Red Hat OpenShift distributed tracing is made up of several components that work together to collect, store, and display tracing data.

  • Red Hat OpenShift distributed tracing platform - This component is based on the open source Jaeger project.

    • Client (Jaeger client, Tracer, Reporter, instrumented application, client libraries)- The distributed tracing platform clients are language-specific implementations of the OpenTracing API. They can be used to instrument applications for distributed tracing either manually or with a variety of existing open source frameworks, such as Camel (Fuse), Spring Boot (RHOAR), MicroProfile (RHOAR/Thorntail), Wildfly (EAP), and many more, that are already integrated with OpenTracing.

    • Agent (Jaeger agent, Server Queue, Processor Workers) - The distributed tracing platform agent is a network daemon that listens for spans sent over User Datagram Protocol (UDP), which it batches and sends to the Collector. The agent is meant to be placed on the same host as the instrumented application. This is typically accomplished by having a sidecar in container environments such as Kubernetes.

    • Jaeger Collector (Collector, Queue, Workers) - Similar to the Jaeger agent, the Jaeger Collector receives spans and places them in an internal queue for processing. This allows the Jaeger Collector to return immediately to the client/agent instead of waiting for the span to make its way to the storage.

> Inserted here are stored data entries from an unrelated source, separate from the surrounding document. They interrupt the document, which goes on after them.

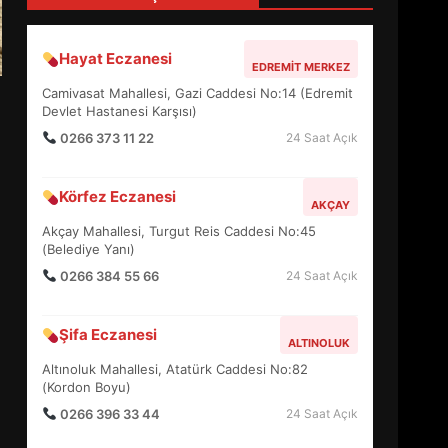
4
Hayat Eczanesi
EDREMIT MERKEZ
BALIKESİR MÜZELERİNDE
Camivasat Mahallesi, Gazi Caddesi No:14 (Edremit
SÜRE UZATILDI: NE DEĞİŞTİ?
Devlet Hastanesi Karşısı)
5
0266 373 11 22
24 Saat Açık
Körfez Eczanesi
BURHANİYE SATRANÇ
AKÇAY
TURNUVASI KAYITLARI NEYİ
Akçay Mahallesi, Turgut Reis Caddesi No:45
DEĞİŞTİRİYOR?
(Belediye Yanı)
6
0266 384 55 66
24 Saat Açık
BURHANİYE
Şifa Eczanesi
BELEDİYESPOR’DA YENİ
ALTINOLUK
YÖNETİM NASIL ŞEKİLLENDİ?
Altınoluk Mahallesi, Atatürk Caddesi No:82
7
(Kordon Boyu)
0266 396 33 44
24 Saat Açık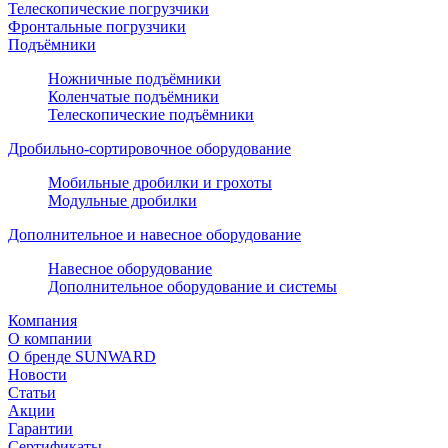
Телескопические погрузчики
Фронтальные погрузчики
Подъёмники
Ножничные подъёмники
Коленчатые подъёмники
Телескопические подъёмники
Дробильно-сортировочное оборудование
Мобильные дробилки и грохоты
Модульные дробилки
Дополнительное и навесное оборудование
Навесное оборудование
Дополнительное оборудование и системы
Компания
О компании
О бренде SUNWARD
Новости
Статьи
Акции
Гарантии
Сертификаты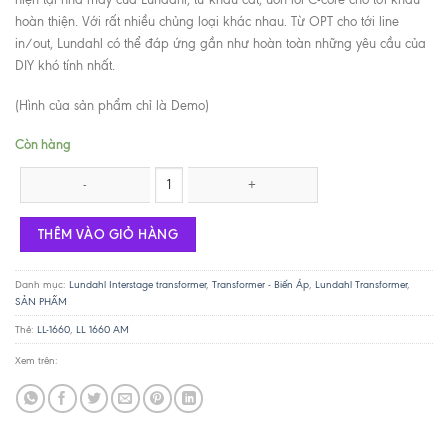
hoàn thiện. Với rất nhiều chủng loại khác nhau. Từ OPT cho tới line
in/out, Lundahl có thể đáp ứng gần như hoàn toàn những yêu cầu của
DIY khó tính nhất.
(Hình của sản phẩm chỉ là Demo)
Còn hàng
Lundahl LL-1660AM / 18mA số lượng
THÊM VÀO GIỎ HÀNG
Danh mục:
Lundahl Interstage transformer
,
Transformer - Biến Áp
,
Lundahl Transformer
,
SẢN PHẨM
Thẻ:
LL-1660
,
LL 1660 AM
Xem trên: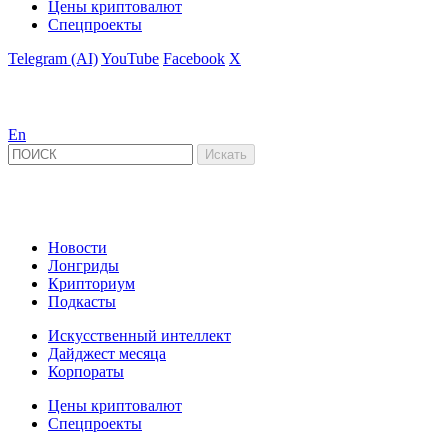
Цены криптовалют
Спецпроекты
Telegram (AI)
YouTube
Facebook
X
En
Новости
Лонгриды
Крипториум
Подкасты
Искусственный интеллект
Дайджест месяца
Корпораты
Цены криптовалют
Спецпроекты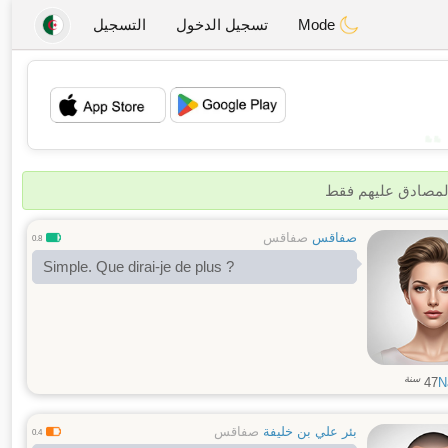
Mode
تسجيل الدخول
التسجيل
💖
💕
المصادق عليهم فقط
صفاقس
صفاقس
0.8
Simple. Que dirai-je de plus ?
سنة
47
N
بئر علي بن خليفة
صفاقس
0.4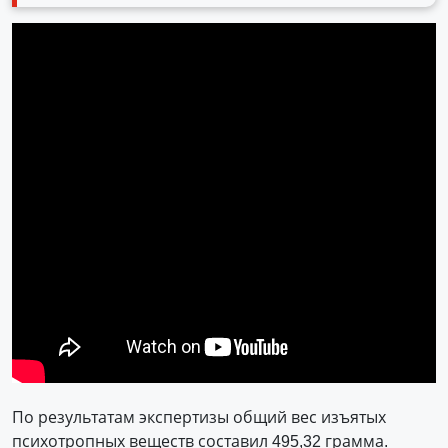
По результатам экспертизы общий вес изъятых
психотропных веществ составил 495,32 грамма.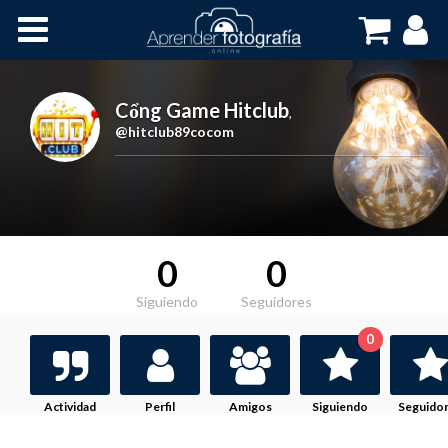
Inicio
Cursos OnLine
Cổng Game Hitclub
,
@hitclub89cocom
0
0
Siguiendo
Seguidores
0
Actividad
Perfil
Amigos
Siguiendo
Seguido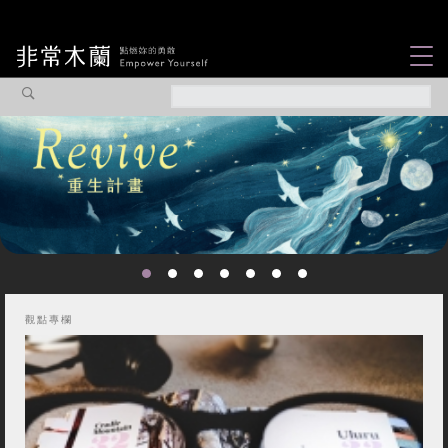
女力故事
觀點專欄
焦點企劃
社會企業
認識我們
觀點專欄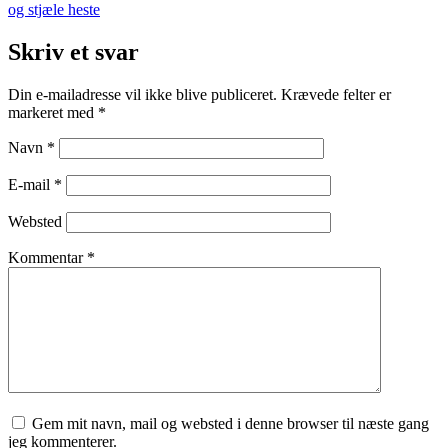
og stjæle heste
Skriv et svar
Din e-mailadresse vil ikke blive publiceret.
Krævede felter er
markeret med
*
Navn
*
E-mail
*
Websted
Kommentar
*
Gem mit navn, mail og websted i denne browser til næste gang
jeg kommenterer.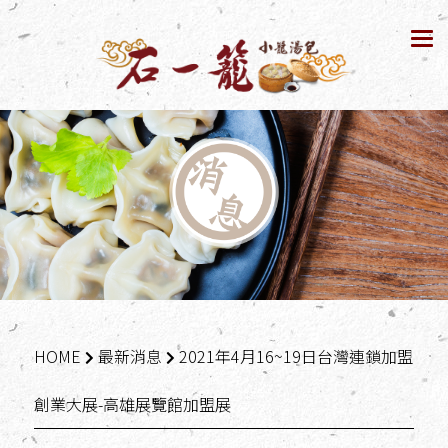
Tog
nav
HOME
最新消息
2021年4月16~19日台灣連鎖加盟
創業大展-高雄展覽館加盟展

    • Storage (Data Store) - Collectors require a persistent storage backend. Red Hat OpenShift distributed tracing platform has a pluggable mechanism for span storage. Note that for this release, the only supported storage is Elasticsearch.

    • Query (Query Service) - Query is a service that retrieves traces from storage.

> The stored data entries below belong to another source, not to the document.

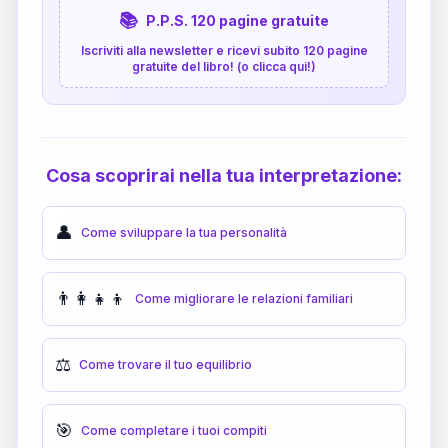
📚
P.P.S. 120 pagine gratuite
Iscriviti alla newsletter e ricevi subito 120 pagine
gratuite del libro! (o clicca qui!)
Cosa scoprirai nella tua interpretazione:
👤
Come sviluppare la tua personalità
👨‍👩‍👧‍👦
Come migliorare le relazioni familiari
⚖️
Come trovare il tuo equilibrio
🎯
Come completare i tuoi compiti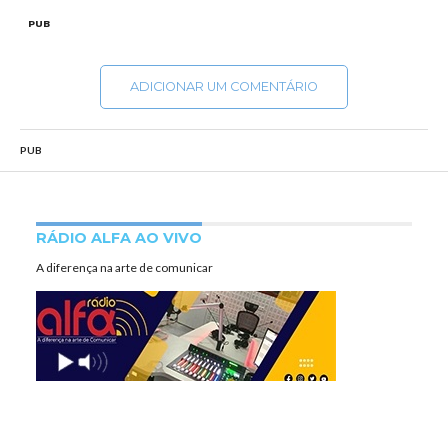
PUB
ADICIONAR UM COMENTÁRIO
PUB
RÁDIO ALFA AO VIVO
A diferença na arte de comunicar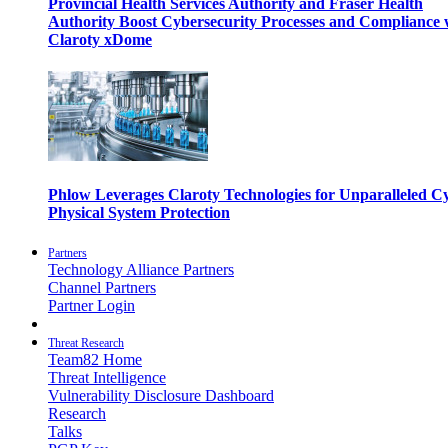
Provincial Health Services Authority and Fraser Health
Authority Boost Cybersecurity Processes and Compliance 
Claroty xDome
Phlow Leverages Claroty Technologies for Unparalleled C
Physical System Protection
Partners
Technology Alliance Partners
Channel Partners
Partner Login
Threat Research
Team82 Home
Threat Intelligence
Vulnerability Disclosure Dashboard
Research
Talks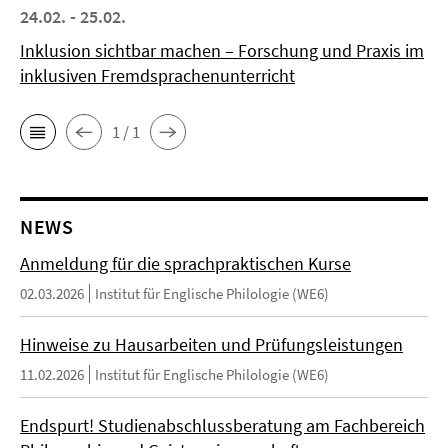
24.02. - 25.02.
Inklusion sichtbar machen – Forschung und Praxis im
inklusiven Fremdsprachenunterricht
1 / 1
NEWS
Anmeldung für die sprachpraktischen Kurse
02.03.2026
Institut für Englische Philologie (WE6)
Hinweise zu Hausarbeiten und Prüfungsleistungen
11.02.2026
Institut für Englische Philologie (WE6)
Endspurt! Studienabschlussberatung am Fachbereich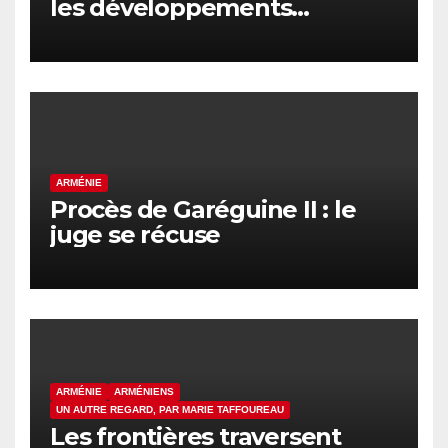
les développements
internationaux pèsent sur la
signature finale
ARMÉNIE
Procès de Garéguine II : le
juge se récuse
ARMÉNIE
ARMÉNIENS
UN AUTRE REGARD, PAR MARIE TAFFOUREAU
Les frontières traversent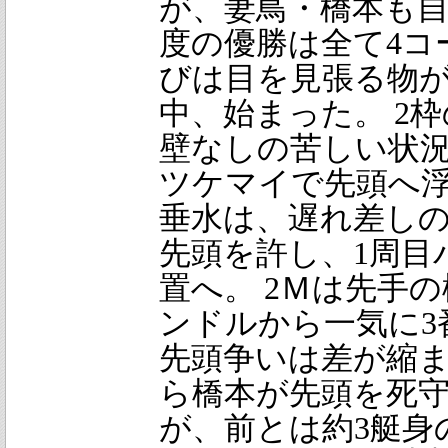
が、妻鳥・橋本も自
度の優勝は全て4コ
びは目を見張る物
中、始まった。 2
壁なしの苦しい状
ツケマイで先頭へ
垂水は、遅れ差し
先頭を許し、1周目
置へ。 2Ｍは先手
ンドルから一気に3
先頭争いは差が縮ま
ら橋本が先頭を死
が、前とは約3艇身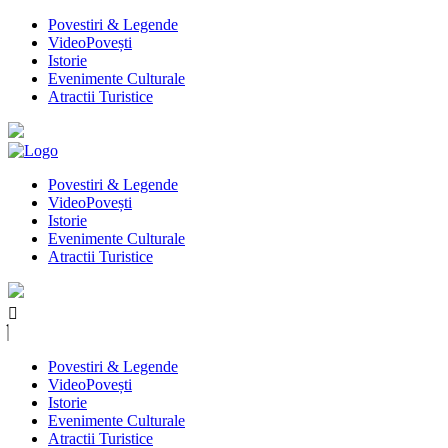
Povestiri & Legende
VideoPovești
Istorie
Evenimente Culturale
Atractii Turistice
Povestiri & Legende
VideoPovești
Istorie
Evenimente Culturale
Atractii Turistice
Povestiri & Legende
VideoPovești
Istorie
Evenimente Culturale
Atractii Turistice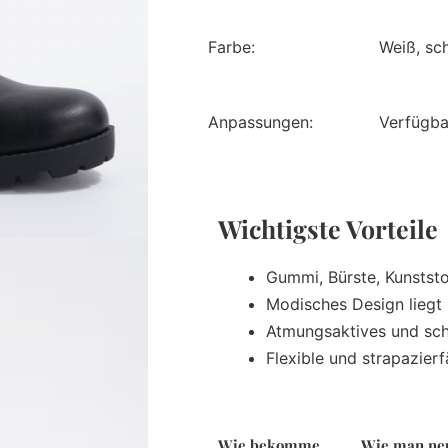
Farbe:
Weiß, sc
Anpassungen:
Verfügba
Wichtigste Vorteil
Gummi, Bürste, Kunststo
Modisches Design liegt
Atmungsaktives und sch
Flexible und strapazier
Wie bekomme
Wie man ne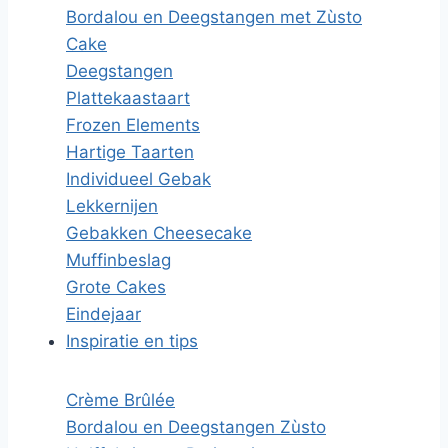
Bordalou en Deegstangen met Zùsto
Cake
Deegstangen
Plattekaastaart
Frozen Elements
Hartige Taarten
Individueel Gebak
Lekkernijen
Gebakken Cheesecake
Muffinbeslag
Grote Cakes
Eindejaar
Inspiratie en tips
Crème Brûlée
Bordalou en Deegstangen Zùsto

    • Ingester (Ingester Service) - Red Hat OpenShift distributed tracing can use Apache Kafka as a buffer between the Collector and the actual Elasticsearch backing storage. Ingester is a service that reads data from Kafka and writes to the Elasticsearch storage backend.

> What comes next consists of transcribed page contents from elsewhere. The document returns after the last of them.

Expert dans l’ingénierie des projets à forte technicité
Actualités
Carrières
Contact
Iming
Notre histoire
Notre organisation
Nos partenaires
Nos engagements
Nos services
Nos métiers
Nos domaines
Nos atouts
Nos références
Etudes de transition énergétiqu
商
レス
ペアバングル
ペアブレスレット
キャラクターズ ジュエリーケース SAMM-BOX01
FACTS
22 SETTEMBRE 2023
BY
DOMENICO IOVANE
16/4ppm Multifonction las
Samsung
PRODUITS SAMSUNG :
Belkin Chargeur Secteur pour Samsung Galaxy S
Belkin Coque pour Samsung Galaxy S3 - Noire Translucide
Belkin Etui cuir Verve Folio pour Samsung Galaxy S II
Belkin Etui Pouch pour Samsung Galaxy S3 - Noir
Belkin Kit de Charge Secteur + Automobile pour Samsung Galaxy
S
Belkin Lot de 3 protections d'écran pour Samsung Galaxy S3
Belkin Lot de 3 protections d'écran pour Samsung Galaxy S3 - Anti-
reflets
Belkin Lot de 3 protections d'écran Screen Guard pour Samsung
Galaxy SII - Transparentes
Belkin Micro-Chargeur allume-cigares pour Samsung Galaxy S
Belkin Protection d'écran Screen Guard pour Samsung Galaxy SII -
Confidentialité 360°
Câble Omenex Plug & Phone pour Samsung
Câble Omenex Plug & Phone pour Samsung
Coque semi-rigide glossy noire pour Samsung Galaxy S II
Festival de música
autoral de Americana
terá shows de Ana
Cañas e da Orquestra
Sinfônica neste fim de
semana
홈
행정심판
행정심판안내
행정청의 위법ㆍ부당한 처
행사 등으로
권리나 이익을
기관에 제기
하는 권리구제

    • Jaeger Console – With the Red Hat OpenShift distributed tracing platform user interface, you can visualize your distributed tracing data. On the Search page, you can find traces and explore details of the spans that make up an individual trace.

  • Red Hat OpenShift distributed tracing data collection - This component is based on the open source OpenTelemetry project.

    • OpenTelemetry Collector - The OpenTelemetry Collector is a vendor-agnostic way to receive, process, and export telemetry data. The OpenTelemetry Collector supports open-source observability data formats, for example, Jaeger and Prometheus, sending to one or more open-source or commercial back-ends. The Collector is the default location instrumentation libraries export their telemetry data.

Red Hat OpenShift distributed tracing features

Red Hat OpenShift distributed tracing provides the following capabilities:

  • Integration with Kiali – When properly configured, you can view distributed tracing data from the Kiali console.

  • High scalability – The distributed tracing back end is designed to have no single points of failure and to scale with the business needs.

  • Distributed Context Propagation – Enables you to connect data from different components together to create a complete end-to-end trace.

  • Backwards compatibility with Zipkin – Red Hat OpenShift distributed tracing has APIs that enable it to be used as a drop-in replacement for Zipkin, but Red Hat is not supporting Zipkin compatibility in this release.